▶ _Exercise_
Your copy should match the records below exactly, except for the pictures.

Page-level text extractions:
═══
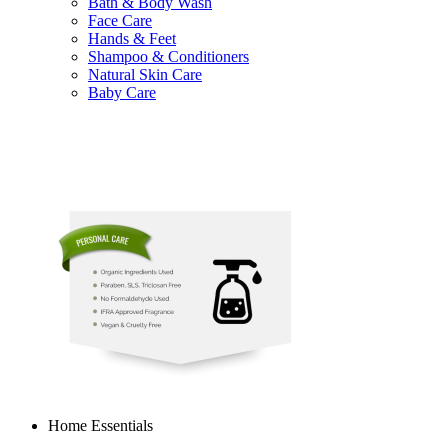
Bath & Body Wash
Face Care
Hands & Feet
Shampoo & Conditioners
Natural Skin Care
Baby Care
Home Essentials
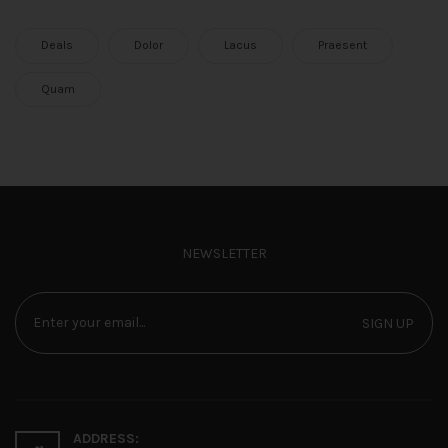
Deals
Dolor
Lacus
Praesent
Quam
NEWSLETTER
SIGN UP
ADDRESS:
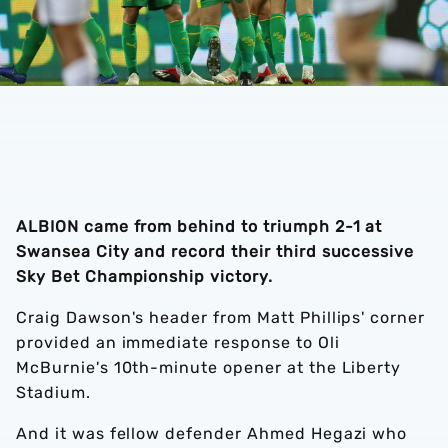
ALBION came from behind to triumph 2-1 at
Swansea City and record their third successive
Sky Bet Championship victory.
Craig Dawson's header from Matt Phillips' corner
provided an immediate response to Oli
McBurnie's 10th-minute opener at the Liberty
Stadium.
And it was fellow defender Ahmed Hegazi who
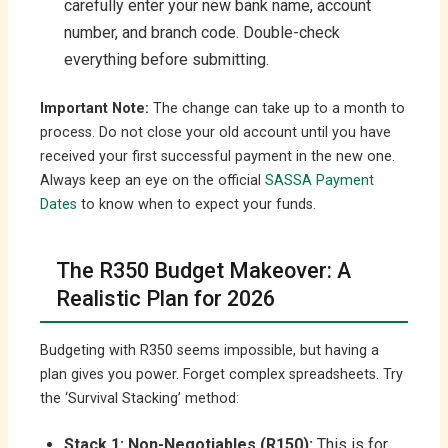
carefully enter your new bank name, account
number, and branch code. Double-check
everything before submitting.
Important Note:
The change can take up to a month to
process. Do not close your old account until you have
received your first successful payment in the new one.
Always keep an eye on the official
SASSA Payment
Dates
to know when to expect your funds.
The R350 Budget Makeover: A
Realistic Plan for 2026
Budgeting with R350 seems impossible, but having a
plan gives you power. Forget complex spreadsheets. Try
the ‘Survival Stacking’ method:
Stack 1: Non-Negotiables (R150):
This is for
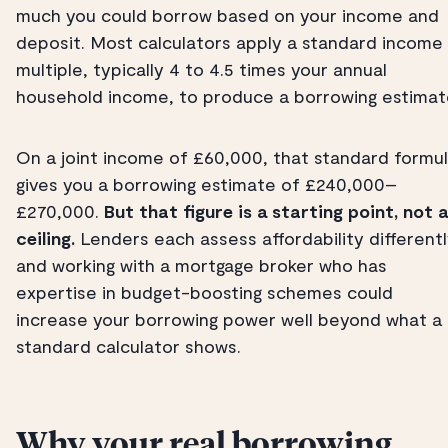
much you could borrow based on your income and
deposit. Most calculators apply a standard income
multiple, typically 4 to 4.5 times your annual
household income, to produce a borrowing estimat
On a joint income of £60,000, that standard formu
gives you a borrowing estimate of £240,000–
£270,000.
But that figure is a starting point, not a
ceiling.
Lenders each assess affordability differentl
and working with a mortgage broker who has
expertise in budget-boosting schemes could
increase your borrowing power well beyond what a
standard calculator shows.
Why your real borrowing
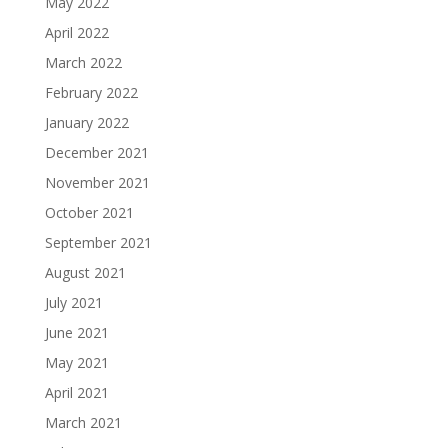
May 2022
April 2022
March 2022
February 2022
January 2022
December 2021
November 2021
October 2021
September 2021
August 2021
July 2021
June 2021
May 2021
April 2021
March 2021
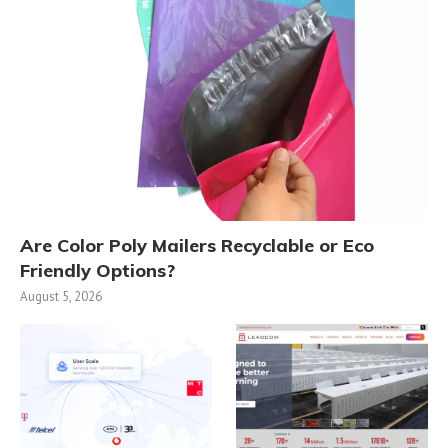
Are Color Poly Mailers Recyclable or Eco
Friendly Options?
August 5, 2026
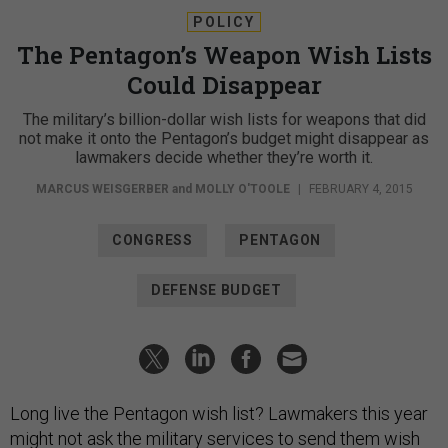
POLICY
The Pentagon’s Weapon Wish Lists
Could Disappear
The military’s billion-dollar wish lists for weapons that did
not make it onto the Pentagon’s budget might disappear as
lawmakers decide whether they’re worth it.
MARCUS WEISGERBER
and
MOLLY O'TOOLE
|
FEBRUARY 4, 2015
CONGRESS
PENTAGON
DEFENSE BUDGET
Long live the Pentagon wish list? Lawmakers this year
might not ask the military services to send them wish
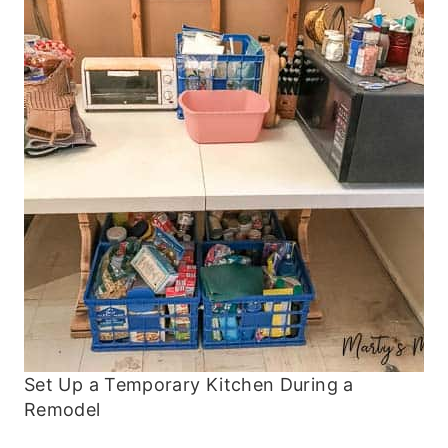
Set Up a Temporary Kitchen During a
Remodel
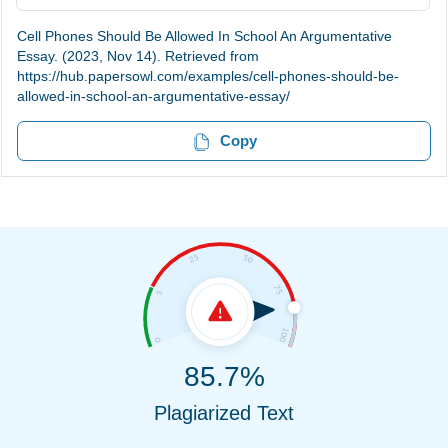
Cell Phones Should Be Allowed In School An Argumentative
Essay. (2023, Nov 14). Retrieved from
https://hub.papersowl.com/examples/cell-phones-should-be-
allowed-in-school-an-argumentative-essay/
Copy
85.7%
Plagiarized Text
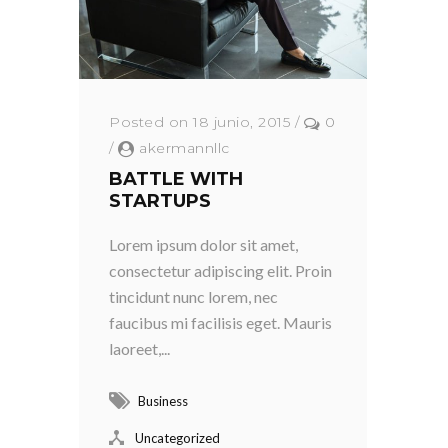
Posted on 18 junio, 2015
/
0
/
akermannllc
BATTLE WITH
STARTUPS
Lorem ipsum dolor sit amet,
consectetur adipiscing elit. Proin
tincidunt nunc lorem, nec
faucibus mi facilisis eget. Mauris
laoreet,...
Business
Uncategorized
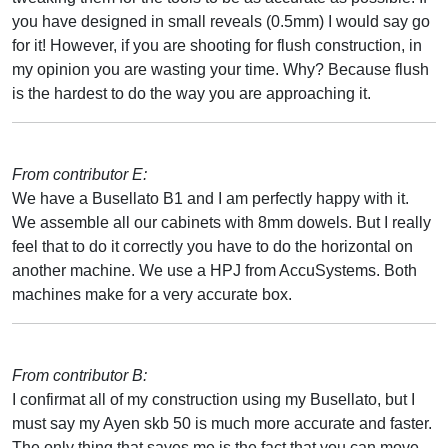
you have designed in small reveals (0.5mm) I would say go
for it! However, if you are shooting for flush construction, in
my opinion you are wasting your time. Why? Because flush
is the hardest to do the way you are approaching it.
From contributor E:
We have a Busellato B1 and I am perfectly happy with it.
We assemble all our cabinets with 8mm dowels. But I really
feel that to do it correctly you have to do the horizontal on
another machine. We use a HPJ from AccuSystems. Both
machines make for a very accurate box.
From contributor B:
I confirmat all of my construction using my Busellato, but I
must say my Ayen skb 50 is much more accurate and faster.
The only thing that saves me is the fact that you can move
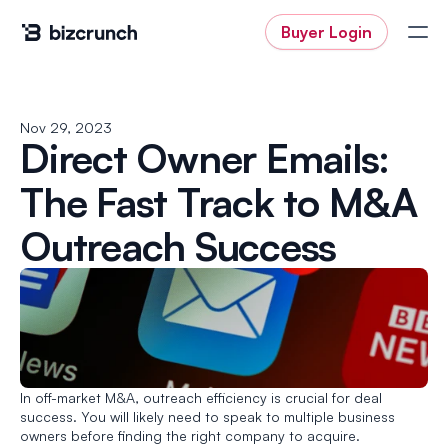
Buyer Login
Nov 29, 2023
Direct Owner Emails: 
Buyer Login
The Fast Track to M&A 
Outreach Success
In off-market M&A, outreach efficiency is crucial for deal 
success. You will likely need to speak to multiple business 
owners before finding the right company to acquire. 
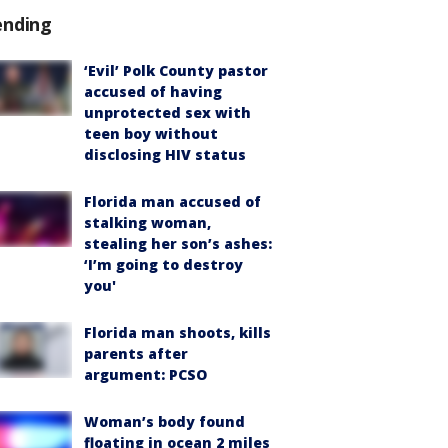
ending
‘Evil’ Polk County pastor
accused of having
unprotected sex with
teen boy without
disclosing HIV status
Florida man accused of
stalking woman,
stealing her son’s ashes:
‘I’m going to destroy
you'
Florida man shoots, kills
parents after
argument: PCSO
Woman’s body found
floating in ocean 2 miles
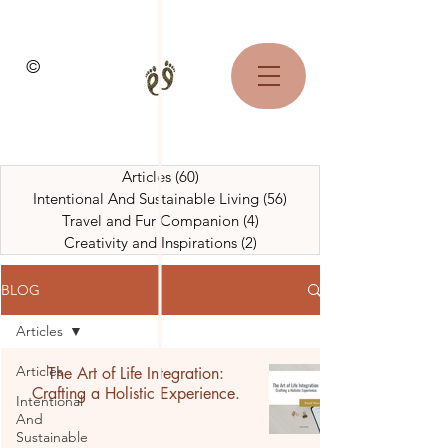
©
Articles
(60)
60 posts
Intentional And Sustainable Living
(56)
56 posts
Travel and Fur Companion
(4)
4 posts
Creativity and Inspirations
(2)
2 posts
BLOG
Articles
Articles
The Art of Life Integration:
Crafting a Holistic Experience.
Intentional
And
Sustainable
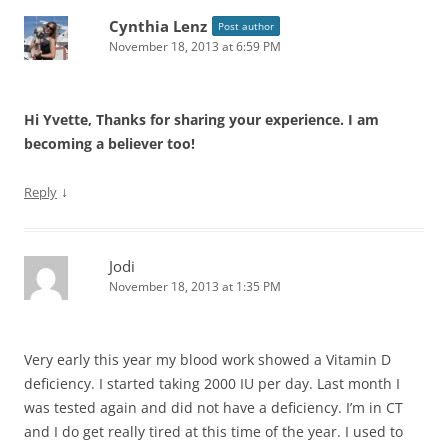
Cynthia Lenz
Post author
November 18, 2013 at 6:59 PM
Hi Yvette, Thanks for sharing your experience. I am
becoming a believer too!
↓
Reply
Jodi
November 18, 2013 at 1:35 PM
Very early this year my blood work showed a Vitamin D
deficiency. I started taking 2000 IU per day. Last month I
was tested again and did not have a deficiency. I’m in CT
and I do get really tired at this time of the year. I used to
═══
▶ _Output of the task_
Bath & Body Wash
Face Care
Hands & Feet
Shampoo & Conditioners
Natural Skin Care
Baby Care
Home Essentials
Deals
Dolor
Lacus
Praesent
Quam
NEWSLETTER
SIGN UP
ADDRESS:
ALBION came from behind to triumph 2-1 at
Swansea City and record their third successive
Sky Bet Championship victory.
Craig Dawson's header from Matt Phillips' corner
provided an immediate response to Oli
McBurnie's 10th-minute opener at the Liberty
Stadium.
And it was fellow defender Ahmed Hegazi who
carefully enter your new bank name, account
number, and branch code. Double-check
everything before submitting.
Important Note:
The change can take up to a month to
process. Do not close your old account until you have
received your first successful payment in the new one.
Always keep an eye on the official
SASSA Payment
Dates
to know when to expect your funds.
The R350 Budget Makeover: A
Realistic Plan for 2026
Budgeting with R350 seems impossible, but having a
plan gives you power. Forget complex spreadsheets. Try
the ‘Survival Stacking’ method:
Stack 1: Non-Negotiables (R150):
This is for
much you could borrow based on your income and
deposit. Most calculators apply a standard income
multiple, typically 4 to 4.5 times your annual
household income, to produce a borrowing estimat
On a joint income of £60,000, that standard formu
gives you a borrowing estimate of £240,000–
£270,000.
But that figure is a starting point, not a
ceiling.
Lenders each assess affordability differentl
and working with a mortgage broker who has
expertise in budget-boosting schemes could
increase your borrowing power well beyond what a
standard calculator shows.
Why your real borrowing
May 2022
April 2022
March 2022
February 2022
January 2022
December 2021
November 2021
October 2021
September 2021
August 2021
July 2021
June 2021
May 2021
April 2021
March 2021
Are Color Poly Mailers Recyclable or Eco
Friendly Options?
August 5, 2026
POLICY
The Pentagon’s Weapon Wish Lists
Could Disappear
The military’s billion-dollar wish lists for weapons that did
not make it onto the Pentagon’s budget might disappear as
lawmakers decide whether they’re worth it.
MARCUS WEISGERBER
and
MOLLY O'TOOLE
|
FEBRUARY 4, 2015
CONGRESS
PENTAGON
DEFENSE BUDGET
Long live the Pentagon wish list? Lawmakers this year
might not ask the military services to send them wish
Set Up a Temporary Kitchen During a
Remodel
Cell Phones Should Be Allowed In School An Argumentative
Essay. (2023, Nov 14). Retrieved from
https://hub.papersowl.com/examples/cell-phones-should-be-
allowed-in-school-an-argumentative-essay/
Copy
85.7%
Plagiarized Text
Posted on 18 junio, 2015
/
0
/
akermannllc
BATTLE WITH
STARTUPS
Lorem ipsum dolor sit amet,
consectetur adipiscing elit. Proin
tincidunt nunc lorem, nec
faucibus mi facilisis eget. Mauris
laoreet,...
Business
Uncategorized
you have designed in small reveals (0.5mm) I would say go
for it! However, if you are shooting for flush construction, in
my opinion you are wasting your time. Why? Because flush
is the hardest to do the way you are approaching it.
From contributor E:
We have a Busellato B1 and I am perfectly happy with it.
We assemble all our cabinets with 8mm dowels. But I really
feel that to do it correctly you have to do the horizontal on
another machine. We use a HPJ from AccuSystems. Both
machines make for a very accurate box.
From contributor B:
I confirmat all of my construction using my Busellato, but I
must say my Ayen skb 50 is much more accurate and faster.
The only thing that saves me is the fact that you can move
Buyer Login
Nov 29, 2023
Direct Owner Emails: 
Buyer Login
The Fast Track to M&A 
Outreach Success
In off-market M&A, outreach efficiency is crucial for deal 
success. You will likely need to speak to multiple business 
owners before finding the right company to acquire. 
ending
‘Evil’ Polk County pastor
accused of having
unprotected sex with
teen boy without
disclosing HIV status
Florida man accused of
stalking woman,
stealing her son’s ashes:
‘I’m going to destroy
you'
Florida man shoots, kills
parents after
argument: PCSO
Woman’s body found
floating in ocean 2 miles
©
Articles
(60)
60 posts
Intentional And Sustainable Living
(56)
56 posts
Travel and Fur Companion
(4)
4 posts
Creativity and Inspirations
(2)
2 posts
BLOG
Articles
Articles
The Art of Life Integration:
Crafting a Holistic Experience.
Intentional
And
Sustainable
Cynthia Lenz
Post author
November 18, 2013 at 6:59 PM
Hi Yvette, Thanks for sharing your experience. I am
becoming a believer too!
↓
Reply
Jodi
November 18, 2013 at 1:35 PM
Very early this year my blood work showed a Vitamin D
deficiency. I started taking 2000 IU per day. Last month I
was tested again and did not have a deficiency. I’m in CT
and I do get really tired at this time of the year. I used to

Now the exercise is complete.